Scelto come film d’apertura della kermesse 2012, è la quinta opera di Mira Nair che ha avuto la sua anteprima in laguna: tra queste il colorato Monsoon Wedding- Matrimonio indiano, le fruttò anche l’ambito Leone d’Oro nel 2001.
Confermando la sua predilezione per storie di integrazione e incontri interculturali, Nair porta sul grande schermo il fortunato romanzo Il fondamentalista riluttante, che dà anche il titolo alla pellicola, offrendo un punto di vista inedito sul Pakistan post-undici settembre.
Attraverso l’intervista-confessione con l’ambiguo giornalista americano Bobby, un giovane accademico di nome Changez prova a raccontare la distruzione del sogno americano visto dagli occhi della minaccia islamica, del potenziale terrorista in seno all’impero capitalista ferito, e il suo ritorno in un Pakistan confuso, terrorizzato e privato della propria libertà da una potenza arrabbiata, all’affannosa e cieca ricerca di un capro espiatorio.

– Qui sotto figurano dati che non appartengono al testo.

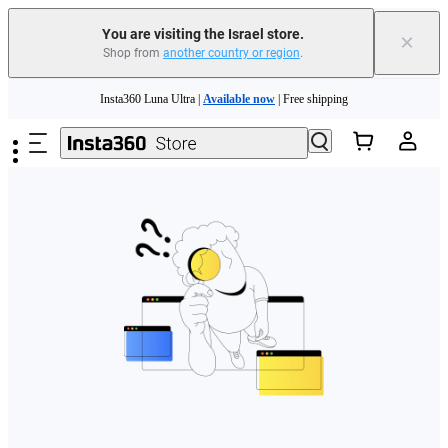
You are visiting the Israel store.
×
Shop from
another country or region
.
Skip to main content
Insta360 Luna Ultra |
Available now
| Free shipping
Insta360 Luna Ultra |
Available now
| Free shipping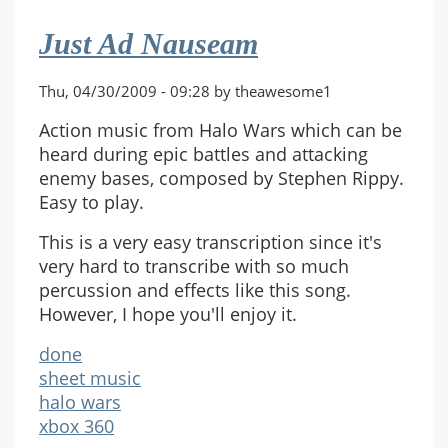
Just Ad Nauseam
Thu, 04/30/2009 - 09:28 by theawesome1
Action music from Halo Wars which can be
heard during epic battles and attacking
enemy bases, composed by Stephen Rippy.
Easy to play.
This is a very easy transcription since it's
very hard to transcribe with so much
percussion and effects like this song.
However, I hope you'll enjoy it.
done
sheet music
halo wars
xbox 360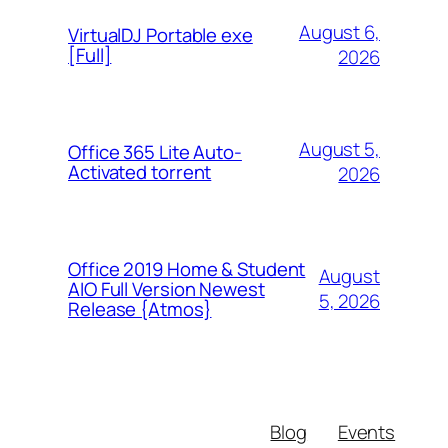
August 6,
VirtualDJ Portable exe
[Full]
2026
August 5,
Office 365 Lite Auto-
Activated torrent
2026
Office 2019 Home & Student
August
AIO Full Version Newest
5, 2026
Release {Atmos}
Blog
Events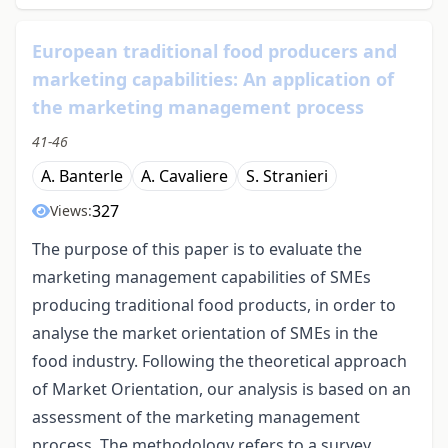
European traditional food producers and
marketing capabilities: An application of
the marketing management process
41-46
A. Banterle
A. Cavaliere
S. Stranieri
327
Views:
The purpose of this paper is to evaluate the
marketing management capabilities of SMEs
producing traditional food products, in order to
analyse the market orientation of SMEs in the
food industry. Following the theoretical approach
of Market Orientation, our analysis is based on an
assessment of the marketing management
process. The methodology refers to a survey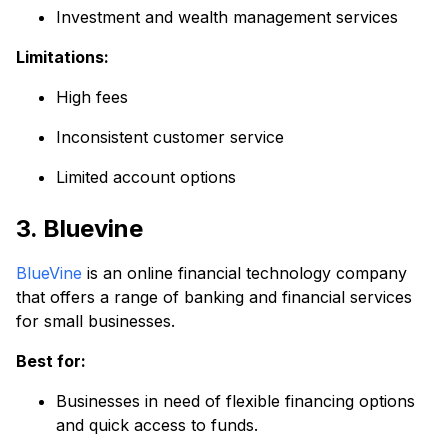
Investment and wealth management services
Limitations:
High fees
Inconsistent customer service
Limited account options
3. Bluevine
BlueVine
is an online financial technology company
that offers a range of banking and financial services
for small businesses.
Best for:
Businesses in need of flexible financing options
and quick access to funds.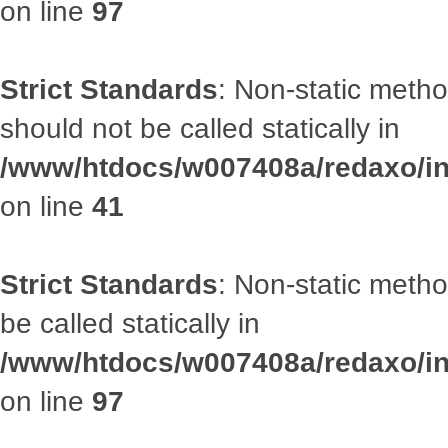
on line
97
Strict Standards
: Non-static met
should not be called statically in
/www/htdocs/w007408a/redaxo/inc
on line
41
Strict Standards
: Non-static metho
be called statically in
/www/htdocs/w007408a/redaxo/inc
on line
97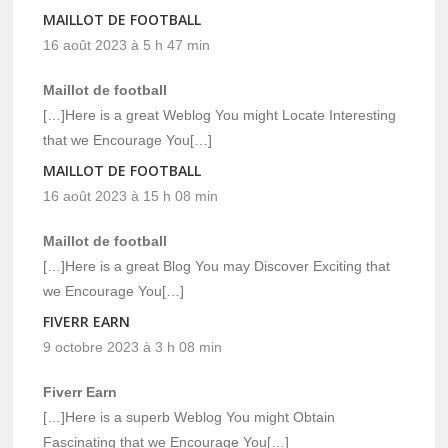
MAILLOT DE FOOTBALL
16 août 2023 à 5 h 47 min
Maillot de football
[…]Here is a great Weblog You might Locate Interesting
that we Encourage You[…]
MAILLOT DE FOOTBALL
16 août 2023 à 15 h 08 min
Maillot de football
[…]Here is a great Blog You may Discover Exciting that
we Encourage You[…]
FIVERR EARN
9 octobre 2023 à 3 h 08 min
Fiverr Earn
[…]Here is a superb Weblog You might Obtain
Fascinating that we Encourage You[…]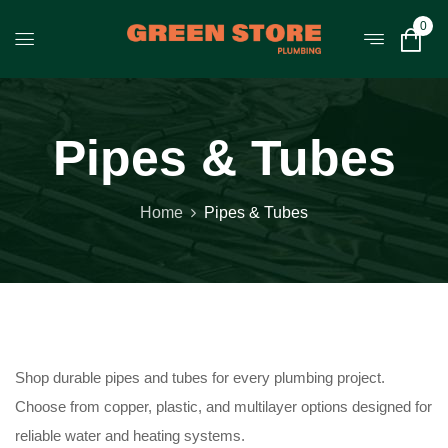
0
Pipes & Tubes
Home
Pipes & Tubes
Shop durable pipes and tubes for every plumbing project.
Choose from copper, plastic, and multilayer options designed for
reliable water and heating systems.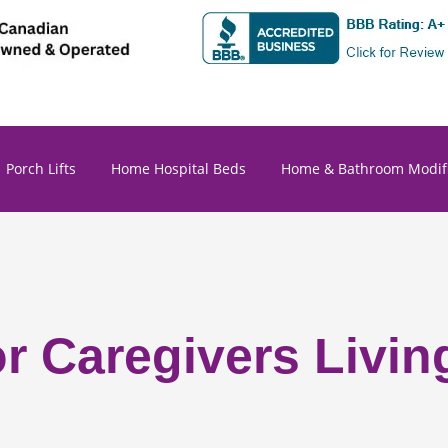
Porch Lifts
Home Hospital Beds
Home & Bathroom Modifi
or Caregivers Livin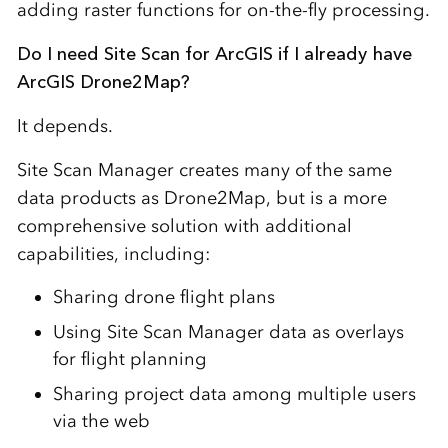
adding raster functions for on-the-fly processing.
Do I need Site Scan for ArcGIS if I already have
ArcGIS Drone2Map?
It depends.
Site Scan Manager creates many of the same
data products as Drone2Map, but is a more
comprehensive solution with additional
capabilities, including:
Sharing drone flight plans
Using Site Scan Manager data as overlays
for flight planning
Sharing project data among multiple users
via the web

Dai primi passi negli States come studente carico di debiti e di belle speranze, all’ascesa nel perfido mondo della finanza newyorchese, fino allo schianto delle torri che lo trasforma, in un lampo, in reietto, Changez è alla ricerca della propria identità, indeciso se rispettare i valori tramandatigli dalla famiglia e dal padre poeta, uomo profondo ma dal conto sempre in rosso, o abbracciare lo squalismo occidentale, che taglia teste per alimentare stellari carriere, senza curarsi delle vittime che miete.
Attraverso un dualismo visivo e sonoro tra il caleidoscopio orientale e la glacialità di ferro e acciaio di Manhattan, Nair prova a restituirci le impressioni di una frattura insanabile tra due mondi che sembrano agli antipodi ma che, suggerisce, sotto sotto hanno molto in comune, a partire dalla facilità con cui si aggrappano ai pregiudizi contro l’altro per giustificare le rispettive sconsideratezze.
Le oscillazioni temporali tra il racconto degli anni americani di Changez e un presente pakistano fatto di rivolte studentesche e biryani, rapimenti di occidentali e facili fondamentalismi, non fanno che confermare l’impressione che poco importi si tratti di Stati Uniti o Medio Oriente: i difetti degli uomini sono sempre gli stessi.
Appassionata e orgogliosa nel dipingere il vivace ritratto di un Paese a lei vicino, Nair conduce la riflessione ideologica con mano ferma, pur senza raggiungere guizzi eccezionali, e le oltre due ore di durata scorrono veloci.
Il cast aiuta, con un ironico Kiefer Sutherland nei panni dello squalo finanziario, un impenetrabile Liev Schreiber che interpreta Bobby, il giornalista, e l’attore-rapper di origine pakistana Rizwan Ahmed, sperduto e perplesso protagonista.
Insipida e bolsa invece Kate Hudson, il cui personaggio di artista tormentata dai traumi del passato ha un che di cliché.